In coda. Numero 628.

Di tre sportelli ne lavora uno, col fare quieto di tutti i cassieri di banca, un omino sbriga le lunghe, forse infinite, pratiche di un anziano. Nel frattempo accadono due cose: un telescopio capta la scia del Big Bang, ma forse ha sentito male (perchè è evidente che il telescopio ci vede, ma come ci sente?) ed ha soltanto inquadrato la House of parliament di Londra, facile sbagliarsi.

Intanto io, degno di attenzione più per le mie stranezze che per il mio rango, osservo con sguardo fisso l’allegria del cassiere, con la certezza assoluta di non potervi prenderne parte.

In una sala buia che sapeva di vaniglia, Massimo Girotti di “Ossessione” anticipava, in un modo che Garfield e Nicholson non avrebbero potuto, Marlon Brando di “Un Tram che si chiama desiderio”.

Ma desiderio di cosa?

Desiderio di uscire di qui. Naturale. Le immagini si accodano, si incorpano e si incolpano.
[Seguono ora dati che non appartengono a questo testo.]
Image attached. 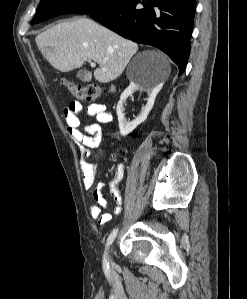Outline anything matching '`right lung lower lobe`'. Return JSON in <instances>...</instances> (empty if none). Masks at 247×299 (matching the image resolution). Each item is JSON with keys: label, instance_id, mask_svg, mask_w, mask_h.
Returning <instances> with one entry per match:
<instances>
[{"label": "right lung lower lobe", "instance_id": "1", "mask_svg": "<svg viewBox=\"0 0 247 299\" xmlns=\"http://www.w3.org/2000/svg\"><path fill=\"white\" fill-rule=\"evenodd\" d=\"M196 0H123L89 15L134 42L166 53L184 72L190 54Z\"/></svg>", "mask_w": 247, "mask_h": 299}]
</instances>
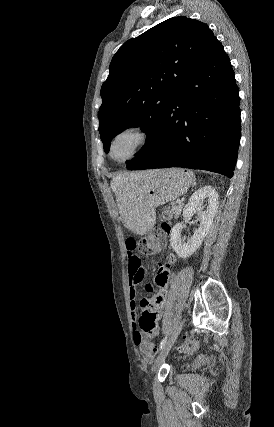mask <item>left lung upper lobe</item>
Here are the masks:
<instances>
[{"label":"left lung upper lobe","instance_id":"left-lung-upper-lobe-1","mask_svg":"<svg viewBox=\"0 0 274 427\" xmlns=\"http://www.w3.org/2000/svg\"><path fill=\"white\" fill-rule=\"evenodd\" d=\"M213 38L207 24L180 16L120 47L101 87L99 132L106 153L112 138L130 127L140 126L148 136L136 158L152 147L178 88Z\"/></svg>","mask_w":274,"mask_h":427}]
</instances>
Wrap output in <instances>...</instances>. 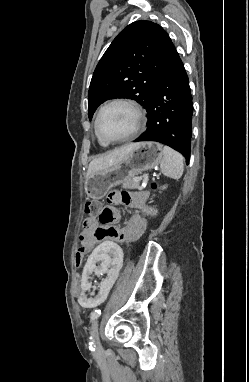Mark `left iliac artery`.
I'll use <instances>...</instances> for the list:
<instances>
[{
	"instance_id": "1",
	"label": "left iliac artery",
	"mask_w": 249,
	"mask_h": 382,
	"mask_svg": "<svg viewBox=\"0 0 249 382\" xmlns=\"http://www.w3.org/2000/svg\"><path fill=\"white\" fill-rule=\"evenodd\" d=\"M101 314V310H95L91 313L90 315V320L91 321H94L95 319H97ZM92 342L90 343V348H92Z\"/></svg>"
}]
</instances>
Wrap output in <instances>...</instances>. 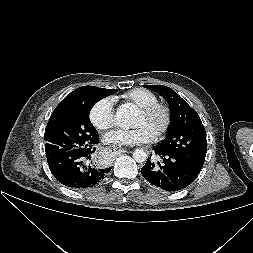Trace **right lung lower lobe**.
Wrapping results in <instances>:
<instances>
[{"instance_id": "98d812e1", "label": "right lung lower lobe", "mask_w": 253, "mask_h": 253, "mask_svg": "<svg viewBox=\"0 0 253 253\" xmlns=\"http://www.w3.org/2000/svg\"><path fill=\"white\" fill-rule=\"evenodd\" d=\"M99 135L86 148H78L58 156H47L54 177L63 185L74 189L89 188L101 182L110 172L96 162L95 150Z\"/></svg>"}]
</instances>
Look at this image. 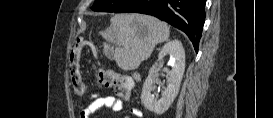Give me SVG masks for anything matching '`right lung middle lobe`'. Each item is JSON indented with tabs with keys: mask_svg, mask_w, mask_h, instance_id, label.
I'll return each mask as SVG.
<instances>
[{
	"mask_svg": "<svg viewBox=\"0 0 273 118\" xmlns=\"http://www.w3.org/2000/svg\"><path fill=\"white\" fill-rule=\"evenodd\" d=\"M129 0H95L92 10L97 12H116Z\"/></svg>",
	"mask_w": 273,
	"mask_h": 118,
	"instance_id": "1",
	"label": "right lung middle lobe"
}]
</instances>
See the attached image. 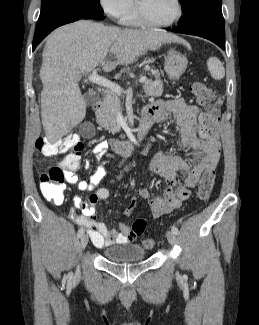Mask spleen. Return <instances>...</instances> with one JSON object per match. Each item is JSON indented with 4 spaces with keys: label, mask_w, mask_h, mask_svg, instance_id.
<instances>
[{
    "label": "spleen",
    "mask_w": 259,
    "mask_h": 325,
    "mask_svg": "<svg viewBox=\"0 0 259 325\" xmlns=\"http://www.w3.org/2000/svg\"><path fill=\"white\" fill-rule=\"evenodd\" d=\"M207 67L211 76L215 80H221L225 77V69L221 61L216 57H210L207 61Z\"/></svg>",
    "instance_id": "3e777b00"
}]
</instances>
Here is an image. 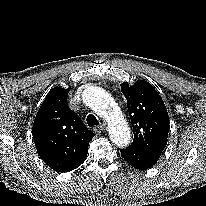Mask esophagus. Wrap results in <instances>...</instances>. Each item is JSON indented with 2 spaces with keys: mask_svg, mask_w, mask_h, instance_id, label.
<instances>
[{
  "mask_svg": "<svg viewBox=\"0 0 206 206\" xmlns=\"http://www.w3.org/2000/svg\"><path fill=\"white\" fill-rule=\"evenodd\" d=\"M105 130H106L105 124H100L98 126L93 127V132H95V133L103 132Z\"/></svg>",
  "mask_w": 206,
  "mask_h": 206,
  "instance_id": "34e87169",
  "label": "esophagus"
}]
</instances>
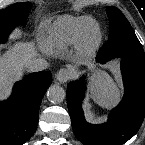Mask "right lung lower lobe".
<instances>
[{
    "label": "right lung lower lobe",
    "instance_id": "obj_1",
    "mask_svg": "<svg viewBox=\"0 0 145 145\" xmlns=\"http://www.w3.org/2000/svg\"><path fill=\"white\" fill-rule=\"evenodd\" d=\"M51 72L40 71L27 75L14 85L11 97L0 102V145H22L35 133L39 108Z\"/></svg>",
    "mask_w": 145,
    "mask_h": 145
}]
</instances>
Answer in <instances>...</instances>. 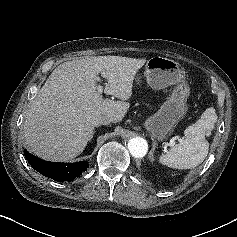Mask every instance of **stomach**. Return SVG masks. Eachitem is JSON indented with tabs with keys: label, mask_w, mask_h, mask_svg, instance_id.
Returning <instances> with one entry per match:
<instances>
[{
	"label": "stomach",
	"mask_w": 237,
	"mask_h": 237,
	"mask_svg": "<svg viewBox=\"0 0 237 237\" xmlns=\"http://www.w3.org/2000/svg\"><path fill=\"white\" fill-rule=\"evenodd\" d=\"M144 75L149 86L155 90L175 86L160 109L144 123L151 137L162 141L172 134L178 122L185 117L190 88L185 81L184 68L168 58H150L146 63Z\"/></svg>",
	"instance_id": "obj_1"
}]
</instances>
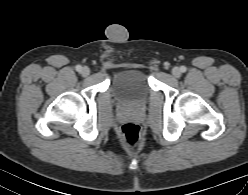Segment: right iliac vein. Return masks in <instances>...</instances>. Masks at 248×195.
I'll list each match as a JSON object with an SVG mask.
<instances>
[{"instance_id":"1","label":"right iliac vein","mask_w":248,"mask_h":195,"mask_svg":"<svg viewBox=\"0 0 248 195\" xmlns=\"http://www.w3.org/2000/svg\"><path fill=\"white\" fill-rule=\"evenodd\" d=\"M83 76H88L90 74V69L88 67H83L81 70Z\"/></svg>"}]
</instances>
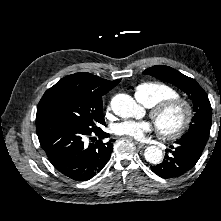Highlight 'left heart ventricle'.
Instances as JSON below:
<instances>
[{
  "label": "left heart ventricle",
  "mask_w": 221,
  "mask_h": 221,
  "mask_svg": "<svg viewBox=\"0 0 221 221\" xmlns=\"http://www.w3.org/2000/svg\"><path fill=\"white\" fill-rule=\"evenodd\" d=\"M181 113L176 107L166 110L160 117L159 123L162 128L170 130L174 128L180 121Z\"/></svg>",
  "instance_id": "b2bd125f"
}]
</instances>
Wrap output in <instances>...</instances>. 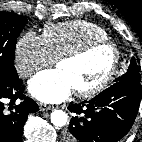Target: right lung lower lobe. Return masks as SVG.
<instances>
[{"mask_svg": "<svg viewBox=\"0 0 142 142\" xmlns=\"http://www.w3.org/2000/svg\"><path fill=\"white\" fill-rule=\"evenodd\" d=\"M22 84L19 77L0 82V142H21L28 114L39 110L33 99L25 98ZM18 98L23 100L20 104L15 103Z\"/></svg>", "mask_w": 142, "mask_h": 142, "instance_id": "right-lung-lower-lobe-1", "label": "right lung lower lobe"}]
</instances>
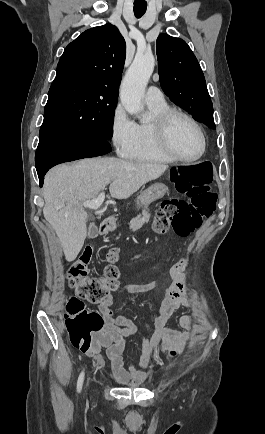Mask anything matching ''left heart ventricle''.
<instances>
[{
	"label": "left heart ventricle",
	"mask_w": 265,
	"mask_h": 434,
	"mask_svg": "<svg viewBox=\"0 0 265 434\" xmlns=\"http://www.w3.org/2000/svg\"><path fill=\"white\" fill-rule=\"evenodd\" d=\"M171 142L183 158L196 157L201 149V138L194 126L183 118H176L172 125Z\"/></svg>",
	"instance_id": "left-heart-ventricle-1"
}]
</instances>
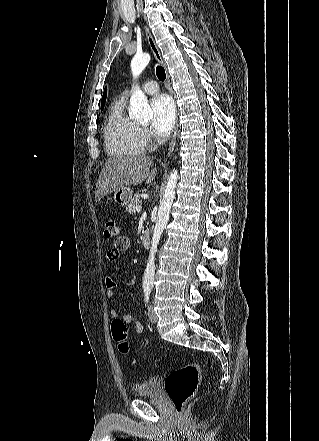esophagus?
Instances as JSON below:
<instances>
[{
    "label": "esophagus",
    "instance_id": "esophagus-1",
    "mask_svg": "<svg viewBox=\"0 0 319 441\" xmlns=\"http://www.w3.org/2000/svg\"><path fill=\"white\" fill-rule=\"evenodd\" d=\"M145 31H146V37H147V40H148L149 46H150V48H151V50H152V53H153V55H154V57H155V60H156L160 65H162L163 67H165V64H164V61H163V59H162V56H161L160 50H159V48L157 47V45H156V43H155V40H154L152 34L150 33V31H149L148 28H145ZM166 83H167V85H168V87H169V92H170V94L175 98V94H174V92H173V90H172V88H171L170 77H169V74H168L167 71H166ZM177 133H178V119H176V123H175V127H174V132H173V135H172L171 140H170L169 145H168V155H170V154L172 153V151L174 150V147H175V144H176Z\"/></svg>",
    "mask_w": 319,
    "mask_h": 441
}]
</instances>
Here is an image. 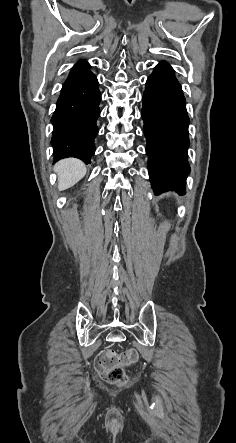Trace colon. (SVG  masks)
Listing matches in <instances>:
<instances>
[{"label":"colon","mask_w":236,"mask_h":443,"mask_svg":"<svg viewBox=\"0 0 236 443\" xmlns=\"http://www.w3.org/2000/svg\"><path fill=\"white\" fill-rule=\"evenodd\" d=\"M137 360L138 353L134 349H128L121 354L105 351L96 358L95 368L98 374L107 382L121 385L127 382L124 367L135 363Z\"/></svg>","instance_id":"colon-1"}]
</instances>
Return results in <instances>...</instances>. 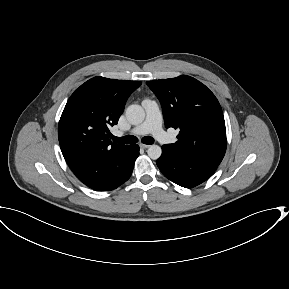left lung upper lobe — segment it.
I'll use <instances>...</instances> for the list:
<instances>
[{
	"instance_id": "1",
	"label": "left lung upper lobe",
	"mask_w": 289,
	"mask_h": 289,
	"mask_svg": "<svg viewBox=\"0 0 289 289\" xmlns=\"http://www.w3.org/2000/svg\"><path fill=\"white\" fill-rule=\"evenodd\" d=\"M147 85L160 100L166 127L180 130L178 141L164 147L179 156L219 165L227 141L222 108L214 94L187 75Z\"/></svg>"
}]
</instances>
Il cielo è mezzo vuoto o mezzoazzurro e ne ho le tasche piene, pure avendo pagato la tassa con tutto ciò che mi ero portato.

“Umore ballerino” lo chiamano, ma non ho mai capito come si possa ballare il De profundis. Si può ciondolare in giro e mezza cicca è pure troppo per giornate come questa. Questa sera andrò in sala a provare un Delay con il terrore che una forma di eco possa replicare quello che dovrebbe finire qui.